NEWS RR-QUILT NEFF

Diane Neff makes a blanket a day for Project Linus.

This article originally published on Oct. 10, 2003.

Diane Neff doesn't smile for cameras.

You get the feeling that Diane doesn't smile unless she really means it.

She used to tell her students upfront she was mean so that they wouldn't waste anybody's time pointing it out.

If they only knew...

Now that Diane has retired from her job as an occupational therapist for the Omaha Public Schools, she spends most of her time making blankets.

Beautiful, soft, cuddly blankets for children who are sick or sick at heart.

When she's not traveling, Diane makes a blanket a day for Project Linus. She's made 918 blankets since she started six or seven years ago.

Project Linus has never caught on in the Omaha area as much it has in some parts of the state. The charity's goal is to give homemade blankets to children who are seriously ill or traumatized.

But there aren't enough blankets donated in Omaha and Council Bluffs to keep up with the hospitals here.

Local coordinator Ginny DeBates figures about 135 blankets have been donated in the Omaha area since May. Of those, 120 were made by Diane.

Diane agreed to talk to me, not to draw attention to her own awesome blanketing, but to recruit more blanketeers.

Even if you can't make blankets yourself, Diane would love to take extra fabric or supplies off your hands. Fabric, yarn, crochet thread, sewing thread, batting — she can use it all.

She hates to think about the wonderful fabric that's thrown away when people clean out their mothers' or grandmothers' sewing rooms.

Don't throw it away! Call Project Linus (212-3975). Diane will pick up the supplies and do all the sorting. (She'll feel like a kid in a candy store.)

Project Linus — named after the blanket — loving Peanuts character, of course — accepts any homemade, washable blanket made with new materials.

The hand-tied fleece blankets that children can make are popular donations in other places, DeBates said. It's unusual, she said, for donated blankets to be as beautiful and ornate as Diane's.

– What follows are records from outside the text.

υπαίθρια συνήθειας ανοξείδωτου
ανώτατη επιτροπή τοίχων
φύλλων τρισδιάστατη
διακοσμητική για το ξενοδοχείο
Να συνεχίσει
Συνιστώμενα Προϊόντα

A layman would call Diane's blankets quilts. She uses quilting pieces and patterns. But she hand-ties the blankets. She doesn't quilt them. So she calls them comforters. She crochets and knits blankets, too.

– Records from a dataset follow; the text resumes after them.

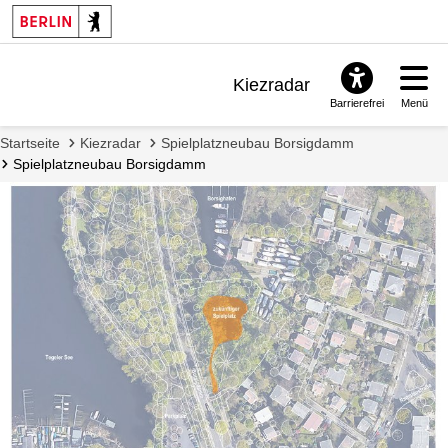
Kiezradar
Barrierefrei
Menü
Benachrichtigungen
Startseite
Kiezradar
Spielplatzneubau Borsigdamm
FAQ & Support
Spielplatzneubau Borsigdamm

As she works, she plans which colors and patterns she'll use for her next blanket. And she thinks about what sort of child will choose it.

"Not all of them are important to the kids. I figure some of them will end up as the dog's blanket."

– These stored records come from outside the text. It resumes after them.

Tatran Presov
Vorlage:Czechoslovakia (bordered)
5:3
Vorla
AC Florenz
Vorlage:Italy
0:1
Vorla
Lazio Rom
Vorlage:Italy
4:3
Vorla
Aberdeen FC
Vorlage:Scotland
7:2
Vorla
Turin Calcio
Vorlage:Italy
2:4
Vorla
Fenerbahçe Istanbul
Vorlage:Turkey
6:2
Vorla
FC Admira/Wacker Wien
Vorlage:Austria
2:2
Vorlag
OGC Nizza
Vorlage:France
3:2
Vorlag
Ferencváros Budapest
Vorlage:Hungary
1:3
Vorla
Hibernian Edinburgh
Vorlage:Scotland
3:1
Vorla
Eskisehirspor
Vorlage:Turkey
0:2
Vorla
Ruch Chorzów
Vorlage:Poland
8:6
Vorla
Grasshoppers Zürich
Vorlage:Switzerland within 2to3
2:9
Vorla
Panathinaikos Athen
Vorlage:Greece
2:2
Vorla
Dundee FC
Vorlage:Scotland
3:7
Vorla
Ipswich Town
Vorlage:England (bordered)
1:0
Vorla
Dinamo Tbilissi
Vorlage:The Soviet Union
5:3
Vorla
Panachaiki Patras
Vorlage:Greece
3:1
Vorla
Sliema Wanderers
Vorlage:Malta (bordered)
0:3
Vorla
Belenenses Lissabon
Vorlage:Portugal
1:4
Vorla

But some of the blankets will be special. Some will become security blankets and blankies.

Once, at a fabric store, a woman asked Diane what she was making with the fabric she bought. Diane told her about Project Linus, and the woman said that she had one of those blankets herself.

Her twins were born early, and one had died in the hospital. The baby had been given a Project Linus blanket.

"That was the only thing that baby owned," Diane said. "That's the only thing she (the mother) has to remember it by."

She likes to think about her own blankets touching someone that way.

If Diane Neff ever tells you she's mean ... don't believe her for a minute.

***

In the metro area, Project Linus blankets can be dropped off at: the Country Sampler stores, at 120th Street and West Center Road in Omaha and 841 Tara Plaza in Papillion; Bergan Mercy Medical Center, pastoral services; and Kanesville Quilting, 19851 Virginia Hills Road in Council Bluffs.